Freekeh is quickly becoming one of the hottest food products to hit the health food market. This ancient grain has been cultivated for centuries in Middle Eastern countries, such as Syria, Egypt, Jordan, and Lebanon, and is quickly gaining in popularity in the U.S. due to its powerhouse nutritional profile and versatility in the kitchen. In Arabic, freekeh means “to rub,” which is fitting, as freekeh results when young wheat is subjected to a roasting and rubbing process. Typically, durum, a specific variety of wheat that is high in protein and is often found in breads and pasta, is used. While the wheat kernels develop a smoky flavor, they do not burn during roasting because of the immature seeds’ high moisture content. Freekeh is a low-glycemic, high-fiber (8 grams per cup) grain, rich in protein (4 grams per cup) and other nutrients, such as eye-protecting lutein and zeaxanthin. Its mild, nutty flavor and easy preparation method—it cooks up in 20 minutes—makes it a wonderful substitution for brown rice and other popular whole grains. Try adding it to soups, enjoying it as a hot breakfast cereal, or using in salads or side dishes, such as the recipe below.

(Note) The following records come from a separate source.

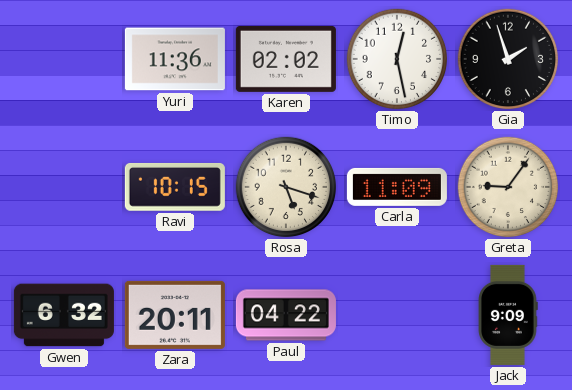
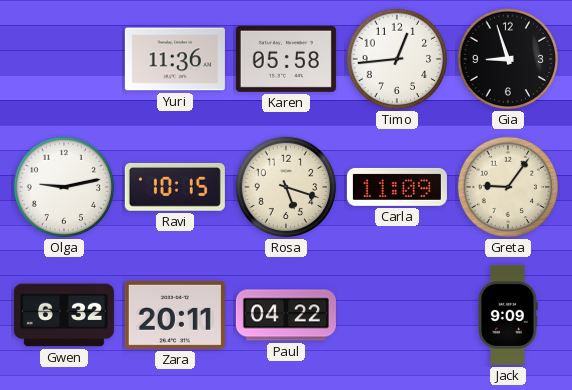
Karen: 02:02 -> 05:58
Timo: 12:28 -> 12:44
Gia: 1:57 -> 8:57
Olga: none -> 9:13
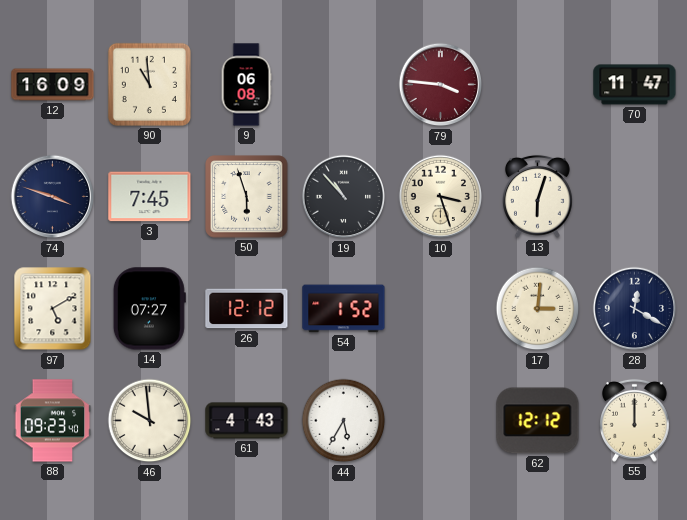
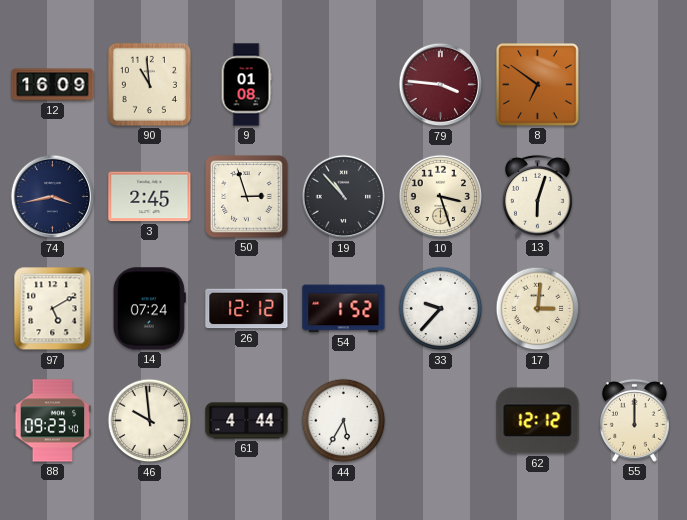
9: 06:08 -> 01:08
8: none -> 6:51
70: 11:47 -> none
74: 3:48 -> 3:43
3: 7:45 -> 2:45
50: 5:57 -> 2:57
14: 07:27 -> 07:24
33: none -> 9:37
28: 12:20 -> none
61: 4:43 -> 4:44
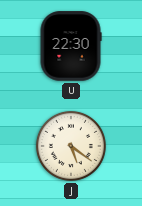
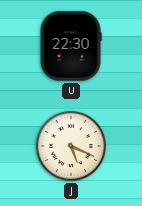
J: 5:21 -> 5:19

Sweet Potato Black Bean Freekeh Salad

Whole meal salads are a perfect way to start the work week as they make for such great leftovers. This salad in particular is so satisfying since it’s packed with fiber and plant-based protein – and, it’s just really delicious! Serve it over a bed of leafy greens or sprinkle on some seeds or nuts for even more plant-powered punch.



Ingredients:
1 medium sweet potato
1-2 tablespoons, extra virgin olive oil
2 cups Freekeh (or other whole grain of your choice, such as quinoa, brown rice, farro, bulgur, etc.)
2 ½ cups water
1 ½ cups canned black beans, rinsed and drained
½ avocado
Salt & pepper to taste

For dressing:
2 tablespoons extra virgin olive oil
1 tablespoon red wine vinegar
2 tablespoons lemon juice
2 teaspoons honey

Instructions:
1.      Preheat the oven to 350 degrees F.
2.      Clean the sweet potato well, by rinsing under cold water and then patting dry. Cube the sweet potato in 1 inch pieces, and place in a medium sized bowl.
3.      Drizzle the sweet potatoes with 1-2 tablespoons extra virgin olive oil. Stir to coat the sweet potatoes evenly with the oil.
4.      Place oiled sweet potatoes on a baking sheet. Roast in the oven for 20-25 minutes, flipping the potatoes half-way through.
5.      To prepare Freekeh (or grain of your choice), cook according to directions on the package:
6.      Cube the ½ avocado into 1 inch pieces.
7.      Mix the sweet potato, quinoa, black beans (rinsed), and diced avocado in a large bowl.
To prepare dressing: Whisk the dressing ingredients (olive oil, red wine vinegar, lemon juice, and honey). Add to the salad and toss well. Season with salt and pepper to taste.


This recipe was developed by us for Sharon Palmer’s Monthly Column, Dietitians’ Favorite Plant-Powered Meals.